The aesthetic component is in the Traditional Japanese cuisine fundamental element on par with the balance of flavors, combination of ingredients and cooking. The dishes of the Washoku are dishes that should be admired before being tasted, and the whole Japanese culinary tradition is based on outward appearance, which has an important function of spiritual nourishment.
Beauty, order, and harmony are concepts that before anything else are learned when one approaches this type of cooking and learns the noble art of plating.
The hassun tray.
Used in theimpiattamento in Japanese Cuisine è the hassun, an elegant and refined square-shaped tray, which also manages to hold a number of servings equal to the number of diners. On it, the dishes are arranged in such a way as to constitute a kind of visual spectacle from any vantage point viewing it.
The theory of the five elements in Japanese cuisine.

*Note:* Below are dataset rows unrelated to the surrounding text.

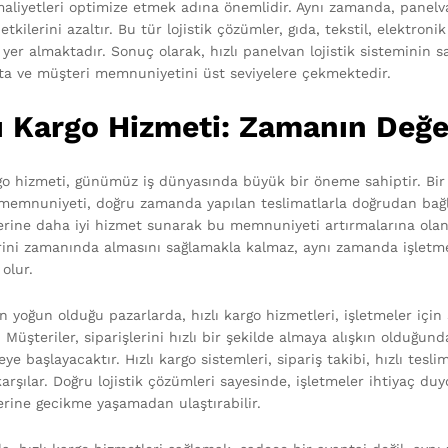
maliyetleri optimize etmek adına önemlidir. Aynı zamanda, panelv
tkilerini azaltır. Bu tür lojistik çözümler, gıda, tekstil, elektron
yer almaktadır. Sonuç olarak, hızlı panelvan lojistik sisteminin s
ta ve müşteri memnuniyetini üst seviyelere çekmektedir.
ı Kargo Hizmeti: Zamanın Değe
rgo hizmeti, günümüz iş dünyasında büyük bir öneme sahiptir. Bir 
memnuniyeti, doğru zamanda yapılan teslimatlarla doğrudan bağlant
erine daha iyi hizmet sunarak bu memnuniyeti artırmalarına olanak
erini zamanında almasını sağlamakla kalmaz, aynı zamanda işletme
olur.
 yoğun olduğu pazarlarda, hızlı kargo hizmetleri, işletmeler için 
. Müşteriler, siparişlerini hızlı bir şekilde almaya alışkın olduğ
e başlayacaktır. Hızlı kargo sistemleri, sipariş takibi, hızlı tesli
karşılar. Doğru lojistik çözümleri sayesinde, işletmeler ihtiyaç du
erine gecikme yaşamadan ulaştırabilir.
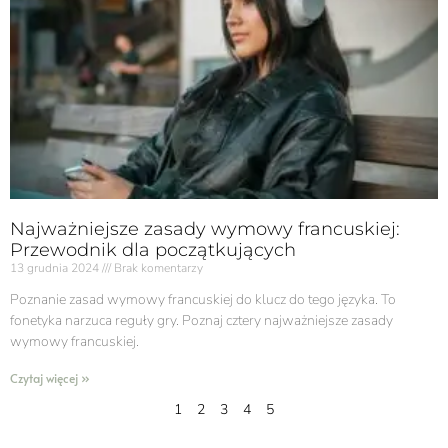
Najważniejsze zasady wymowy francuskiej:
Przewodnik dla początkujących
13 grudnia 2024
Brak komentarzy
Poznanie zasad wymowy francuskiej do klucz do tego języka. To
fonetyka narzuca reguły gry. Poznaj cztery najważniejsze zasady
wymowy francuskiej.
Czytaj więcej »
1
2
3
4
5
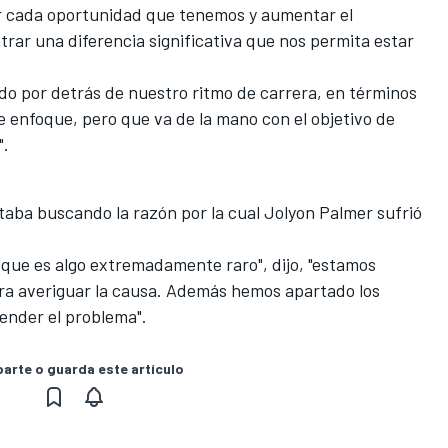
r cada oportunidad que tenemos y aumentar el
ar una diferencia significativa que nos permita estar
ado por detrás de nuestro ritmo de carrera, en términos
de enfoque, pero que va de la mano con el objetivo de
".
taba buscando la razón por la cual Jolyon Palmer sufrió
, que es algo extremadamente raro", dijo, "estamos
ra averiguar la causa. Además hemos apartado los
nder el problema".
rte o guarda este artículo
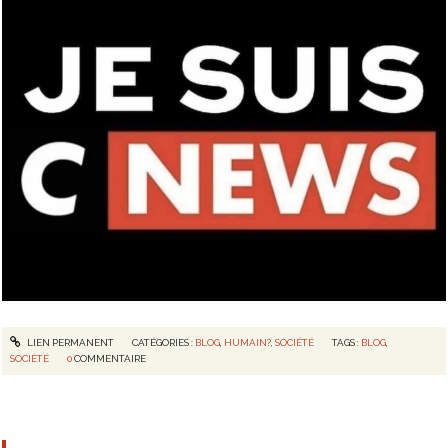
LIEN PERMANENT
CATÉGORIES :
BLOG
,
HUMAIN?
,
SOCIÉTÉ
TAGS :
BLOG
,
SOCIÉTÉ
0
COMMENTAIRE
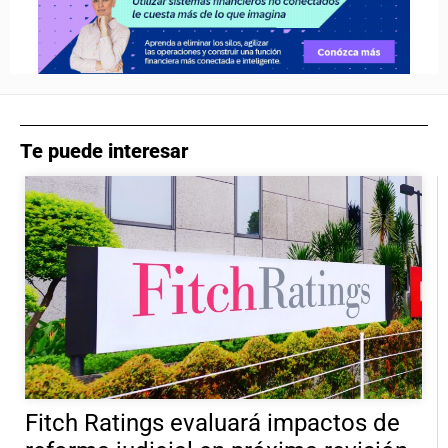
Te puede interesar
Fitch Ratings evaluará impactos de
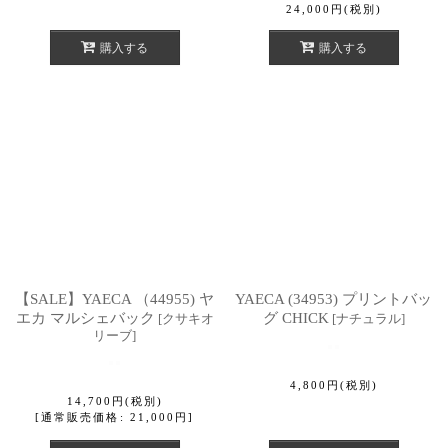
24,000
円
(税別)
購入する
購入する
【SALE】YAECA （44955) ヤ
YAECA (34953) プリントバッ
エカ マルシェバック
グ CHICK
[
クサキオ
[
ナチュラル
]
リーブ
]
4,800
円
(税別)
14,700
円
(税別)
[
通常販売価格
:
21,000
円
]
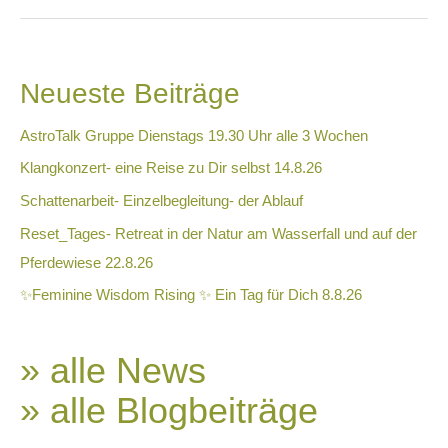
Neueste Beiträge
AstroTalk Gruppe Dienstags 19.30 Uhr alle 3 Wochen
Klangkonzert- eine Reise zu Dir selbst 14.8.26
Schattenarbeit- Einzelbegleitung- der Ablauf
Reset_Tages- Retreat in der Natur am Wasserfall und auf der
Pferdewiese 22.8.26
✨Feminine Wisdom Rising ✨ Ein Tag für Dich 8.8.26
» alle News
» alle Blogbeiträge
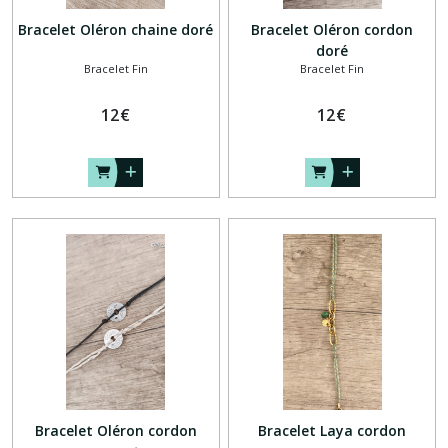
Bracelet Oléron chaine doré
Bracelet Oléron cordon
doré
Bracelet Fin
Bracelet Fin
12
€
12
€
Bracelet Oléron cordon
Bracelet Laya cordon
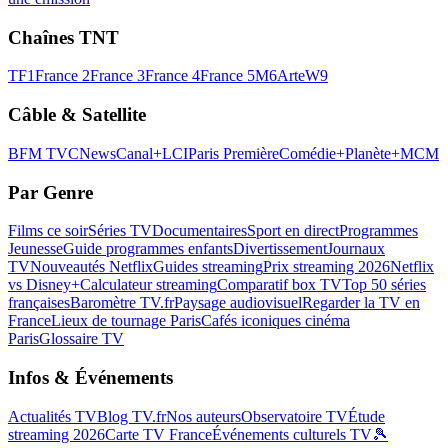
Chaînes TNT
TF1
France 2
France 3
France 4
France 5
M6
Arte
W9
Câble & Satellite
BFM TV
CNews
Canal+
LCI
Paris Première
Comédie+
Planète+
MCM
Par Genre
Films ce soir
Séries TV
Documentaires
Sport en direct
Programmes
Jeunesse
Guide programmes enfants
Divertissement
Journaux
TV
Nouveautés Netflix
Guides streaming
Prix streaming 2026
Netflix
vs Disney+
Calculateur streaming
Comparatif box TV
Top 50 séries
françaises
Baromètre TV.fr
Paysage audiovisuel
Regarder la TV en
France
Lieux de tournage Paris
Cafés iconiques cinéma
Paris
Glossaire TV
Infos & Événements
Actualités TV
Blog TV.fr
Nos auteurs
Observatoire TV
Étude
streaming 2026
Carte TV France
Événements culturels TV
🎾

The hassun is made of Japanese cedar and on it the courses of the meal are arranged following a principle borrowed from Chinese culture: that of the Ying-Yang and Of the five elements.
According to this theory, there are five flavors: sweet, sour, spicy, bitter, salty. And five are the colors: red, green, yellow, black, white and as many are the cooking methods: barbecuing, boiling, frying, steaming, raw. It is also related to the five senses: sight, hearing, touch, taste and smell.

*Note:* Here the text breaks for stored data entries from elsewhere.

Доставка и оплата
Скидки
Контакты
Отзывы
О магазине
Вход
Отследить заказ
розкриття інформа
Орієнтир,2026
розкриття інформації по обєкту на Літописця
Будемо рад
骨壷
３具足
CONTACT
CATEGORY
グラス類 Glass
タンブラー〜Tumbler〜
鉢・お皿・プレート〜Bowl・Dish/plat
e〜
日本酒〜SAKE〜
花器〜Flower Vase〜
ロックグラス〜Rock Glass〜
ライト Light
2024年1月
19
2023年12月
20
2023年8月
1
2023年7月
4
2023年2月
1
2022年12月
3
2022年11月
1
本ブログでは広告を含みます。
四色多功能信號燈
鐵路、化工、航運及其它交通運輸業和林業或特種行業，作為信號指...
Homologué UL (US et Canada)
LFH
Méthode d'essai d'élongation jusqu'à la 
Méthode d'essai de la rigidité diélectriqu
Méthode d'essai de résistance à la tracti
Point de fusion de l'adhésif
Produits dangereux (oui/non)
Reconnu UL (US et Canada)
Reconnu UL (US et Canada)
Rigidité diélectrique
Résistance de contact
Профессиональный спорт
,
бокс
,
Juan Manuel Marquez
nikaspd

A plate of Japanese cuisine can be said to be complete when taste, color and cooking method are in harmony and there is no predominance of any one of these elements.
Plating.
If the greatest difference between the western cuisine and that Japanese è in implantation, it is well understood how this aspect plays a key role.
One of the main arrangements of dishes is the triangular arrangement of dishes, which interprets stability, balance. A balance that can also be achieved through reasoned asymmetry.
Important is the balance of foods and color, chromatic harmony, the visual stimulus.